When Penguin Group USA president Susan Petersen Kennedy spent three days in South Africa last fall visiting schools, bookstores and other cultural institutions, she found herself hearing about Spud: A Wickedly Funny Novel by John van de Ruit (a comic actor of local renown) wherever she went. In Spud, the 13-year-old narrator attends a South African boarding school for boys, just as Apartheid is crumbling.

“After a while it was like, 'I've really have to meet this person,” said Kennedy. She never did get the chance to meet van de Ruit, but she did take home a copy of Spud, published by Penguin South Africa, hoping to find the right editor inhouse for U.S. publication.

John van de Ruit

To date, Spud has sold about 85,000 copies in South Africa; it is the fastest-selling novel by a South African in South African history and has spent two years at the top of the bestseller list. A sequel, Spud—The Madness Continues, came out in April and ranks just behind its predecessor at #2 in the country, with more than 75,000 copies in print.

When she returned to New York, Kennedy gave a copy of Spud to Ben Schrank, who had recently joined the company as publisher of Razorbill, a YA imprint.
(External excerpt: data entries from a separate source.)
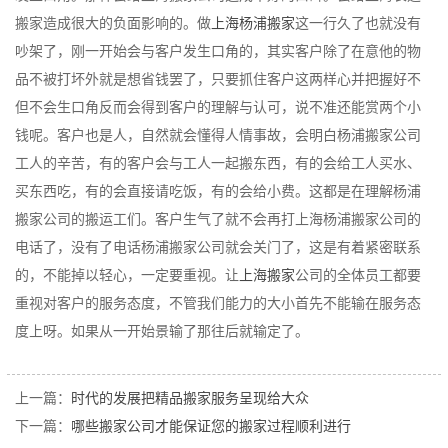
搬家造成很大的负面影响的。做
上海杨浦搬家
这一行久了也就没有
吵架了，刚一开始会与客户发生口角的，其实客户除了在意他的物
品不被打坏外就是想省钱罢了，只要抓住客户这两样心并把握好不
但不会生口角反而会得到客户的理解与认可，说不准还能赏两个小
钱呢。客户也是人，自然就会懂得人情事故，会明白杨浦搬家公司
工人的辛苦，有的客户会与工人一起搬东西，有的会给工人买水、
买东西吃，有的会直接请吃饭，有的会给小费。这都是在理解杨浦
搬家公司的搬运工们。客户生气了就不会再打上海杨浦搬家公司的
电话了，没有了电话杨浦搬家公司就会关门了，这是有着紧密联系
的，不能掉以轻心，一定要重视。让
上海搬家
公司的全体员工都要
重视对客户的服务态度，不管我们能力的大小首先不能输在服务态
度上呀。如果从一开始景输了那往后就输定了。
上一篇：
时代的发展把精品搬家服务呈现给大众
下一篇：
哪些搬家公司才能保证您的搬家过程顺利进行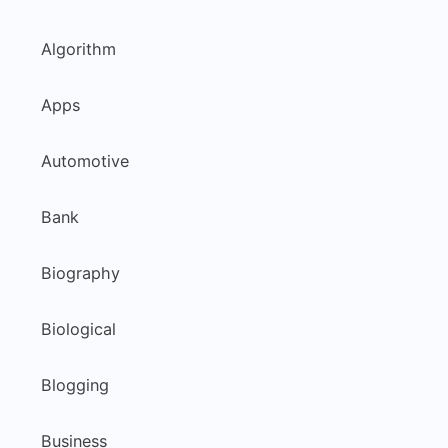
Algorithm
Apps
Automotive
Bank
Biography
Biological
Blogging
Business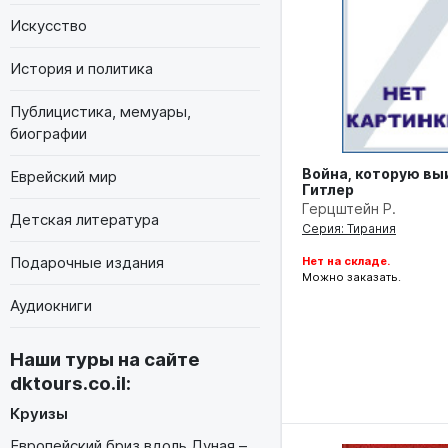
Искусство
История и политика
Публицистика, мемуары,
биографии
Война, которую вы
Еврейский мир
Гитлер
Герцштейн Р.
Детская литература
Серия: Тирания
Подарочные издания
Нет на складе.
Можно заказать.
Аудиокниги
Наши туры на сайте
dktours.co.il
:
Круизы
Европейский бриз вдоль Дуная –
Since Penguin South Africa does not have a YA division, it was published as an adult book there.

Giving the book to Schrank, Kennedy explained, “was not a decision to not publish it as an adult book; it was much more the decision about the energy Ben had and that he could bring to the book and the excitement it could receive on his list.” Razorbill will publish Spud in October, followed by the sequel next fall.

Schrank said he thought Spud could have gone either YA or adult, and added that the house is hoping for a lot of cross-over readers, à la Harry Potter. (Who in YA publishing these days doesn't hope for that?) After the fall sales conference, Razorbill upped the first printing from 50,000 to 75,000 on Spud, which Alexander McCall Smith dubbed the “South African Catcher in the Rye”; the printing was increased because of the enthusiastic reception from reps.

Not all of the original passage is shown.